I got up early (3am) so I could grade. Instead of pulling an all-nighter I went to bed at midnight (early for me!) and decided to get a couple hours of rest and then work. I awoke, showered, checked email, and got distracted. I found KittyBot, for example, a harmless mecha-sci-fi web-comic in what one often calls “manga” style, though one should remember that “manga” is the medium, not the genre or style, but we still mean big eyes and the like. Little Japan-Fetish stuff. I found it via Questionable Content, one of my daily (but for the weekends!) strips. It won’t hold my attention for long but it did hold it long enough to keep me from my work. And then I graded and sorted and graded and packed things up and caught the 5:52 #38 to campus in the dark, chilly morn.
I taught and on my way back up I encountered Kjerstin and William and even though Kjerstin soon departed to places distant to finish an essay or report or some sort of text, and she looked exhausted (evidently William snored last night), William and chatted for several more hours — terrorism, fundamentalism, Christian radio, fundie-evangelical-jewish alliances, you name it — until we were both tired and dehydrated and we both needed to be downtown. We walked over the hill and down State Street until The Chocolate Shoppe, and we chatted some more about a paper he’s finishing and preparing to present on a dead Dane, Nielsen or such, a rare “conservative” member of the “intelligentsia” ca. 1900, who, once rejected from the club, started blaming the Jews for everything.
I went on to Fair Trade and listened to the Amelie soundtrack and other such things while writing other material and consuming my coffee an fritter. I bussed home, chatted with friends, and made a last-minute trip to the co-op for pita bread (dinner) and chocolate milk (dessert).
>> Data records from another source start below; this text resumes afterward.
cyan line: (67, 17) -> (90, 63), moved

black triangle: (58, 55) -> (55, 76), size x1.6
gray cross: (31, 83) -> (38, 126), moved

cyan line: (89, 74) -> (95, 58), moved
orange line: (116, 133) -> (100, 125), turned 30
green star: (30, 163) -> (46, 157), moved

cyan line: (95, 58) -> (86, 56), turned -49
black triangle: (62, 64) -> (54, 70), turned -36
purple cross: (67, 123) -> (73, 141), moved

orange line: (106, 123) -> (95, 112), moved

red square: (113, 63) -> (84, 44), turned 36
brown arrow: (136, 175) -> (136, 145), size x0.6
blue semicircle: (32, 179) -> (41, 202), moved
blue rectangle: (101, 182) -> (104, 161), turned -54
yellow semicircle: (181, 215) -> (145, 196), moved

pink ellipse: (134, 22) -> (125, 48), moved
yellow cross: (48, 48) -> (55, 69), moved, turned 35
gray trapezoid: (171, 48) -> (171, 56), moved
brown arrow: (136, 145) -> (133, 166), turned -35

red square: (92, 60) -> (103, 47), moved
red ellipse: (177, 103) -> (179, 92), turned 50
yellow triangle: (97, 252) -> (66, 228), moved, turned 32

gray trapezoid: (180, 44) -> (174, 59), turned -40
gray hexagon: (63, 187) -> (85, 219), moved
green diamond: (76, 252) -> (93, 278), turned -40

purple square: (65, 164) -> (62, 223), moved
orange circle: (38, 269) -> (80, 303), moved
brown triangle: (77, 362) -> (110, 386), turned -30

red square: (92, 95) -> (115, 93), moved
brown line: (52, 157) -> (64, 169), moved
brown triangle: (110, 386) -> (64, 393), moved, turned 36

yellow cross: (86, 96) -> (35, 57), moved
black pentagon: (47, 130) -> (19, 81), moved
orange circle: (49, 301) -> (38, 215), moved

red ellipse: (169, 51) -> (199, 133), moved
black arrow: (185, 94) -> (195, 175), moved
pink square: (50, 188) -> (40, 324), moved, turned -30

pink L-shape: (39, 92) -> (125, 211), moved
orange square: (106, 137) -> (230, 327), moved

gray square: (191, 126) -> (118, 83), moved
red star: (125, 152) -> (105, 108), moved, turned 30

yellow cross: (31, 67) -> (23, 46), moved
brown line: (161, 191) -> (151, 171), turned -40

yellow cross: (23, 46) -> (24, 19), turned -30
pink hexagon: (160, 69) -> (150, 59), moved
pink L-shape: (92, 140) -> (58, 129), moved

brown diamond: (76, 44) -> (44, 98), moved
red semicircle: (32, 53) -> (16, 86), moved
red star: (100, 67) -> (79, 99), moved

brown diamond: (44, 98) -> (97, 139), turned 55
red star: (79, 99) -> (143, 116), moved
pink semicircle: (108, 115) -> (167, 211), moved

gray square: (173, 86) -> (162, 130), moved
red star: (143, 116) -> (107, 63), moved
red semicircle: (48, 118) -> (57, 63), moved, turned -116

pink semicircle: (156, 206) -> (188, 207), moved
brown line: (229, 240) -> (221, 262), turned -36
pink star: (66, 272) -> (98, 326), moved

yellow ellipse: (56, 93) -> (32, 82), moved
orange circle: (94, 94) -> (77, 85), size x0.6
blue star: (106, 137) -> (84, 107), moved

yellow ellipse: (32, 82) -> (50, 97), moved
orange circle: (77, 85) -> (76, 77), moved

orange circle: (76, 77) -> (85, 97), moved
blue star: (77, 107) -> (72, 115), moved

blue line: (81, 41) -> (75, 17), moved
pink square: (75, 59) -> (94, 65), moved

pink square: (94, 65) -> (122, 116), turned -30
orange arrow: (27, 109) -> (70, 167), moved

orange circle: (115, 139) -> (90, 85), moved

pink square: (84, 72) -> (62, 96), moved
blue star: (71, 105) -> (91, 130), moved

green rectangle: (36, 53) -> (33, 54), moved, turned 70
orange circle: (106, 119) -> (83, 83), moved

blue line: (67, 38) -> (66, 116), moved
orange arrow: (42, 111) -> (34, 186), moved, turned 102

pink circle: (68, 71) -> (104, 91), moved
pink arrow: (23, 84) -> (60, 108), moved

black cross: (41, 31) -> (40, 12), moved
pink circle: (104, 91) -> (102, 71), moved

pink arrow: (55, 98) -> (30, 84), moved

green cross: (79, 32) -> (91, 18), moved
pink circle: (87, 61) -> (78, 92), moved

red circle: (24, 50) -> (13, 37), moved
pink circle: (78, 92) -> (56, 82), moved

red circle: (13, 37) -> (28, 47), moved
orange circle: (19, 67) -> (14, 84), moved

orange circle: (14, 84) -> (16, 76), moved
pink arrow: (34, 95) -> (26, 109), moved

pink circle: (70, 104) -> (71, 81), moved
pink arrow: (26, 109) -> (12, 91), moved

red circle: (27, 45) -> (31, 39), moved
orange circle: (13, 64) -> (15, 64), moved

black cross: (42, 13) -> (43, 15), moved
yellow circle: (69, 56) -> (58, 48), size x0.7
I have comics to read. Joss Whedon has finally taken over Runaways, one of the best Marvel monthly titles. “Alpha Flight” has been resurrected as “Omega Flight,” but the title has been reduced to a limited series and won’t last long. DC is approaching the end of 52; Week 48 has appeared on the stands. But I set aside comics this evening for TV, and not of the broadcast variety …
… when I went into Fair Trade during Spring Break the barista in charge, the shorter, chubby guy with the lively and friendly personality asked whether I’d see the new Doctor Who — he was responsible for bringing in and playing the show’s soundtrack — and I admitted that I hadn’t. This morning, however, I acquired episodes 1 and 2 and this evening I viewed them, and all I can say, folks, is wow.
I’ve grown to like David Tennant, though I know he rubs some folks the wrong way. There’s a goofiness to him and exaggeration that’s a bit clownish without the melancholy masquerade the real painted faces and red ball noses are supposed to give us. But I’ve grown to like him. He doesn’t mope and he doesn’t — yet — preach. And Martha Jones. Ah, Martha, the new companion. She rocks, to put it succinctly. She has as much or more curiosity than Rose, and while Rose eventually (2nd season) developed a childlike “folk wisdom” — she was at times the Doctor’s conscience — Martha is the curious type who asks smart questions. She’s a medical student, she’s at times out of her element, but she’s a self-conscious force of nature. And in the 2nd episode Shakespeare dedicates a sonnet to her.
Saturday night Wisconsin Public TV played the first two episodes of the Eccleston Doctor Who, so I rewatched those. Great stuff, really. — So that’s your “Doctor Who Confidential.”
Now: Stargate SG-1. Finishing (or continuing) “P” is an option, but I’m tired so I’ll leave that for later. I’m in the middle of PJ Harvey at this point.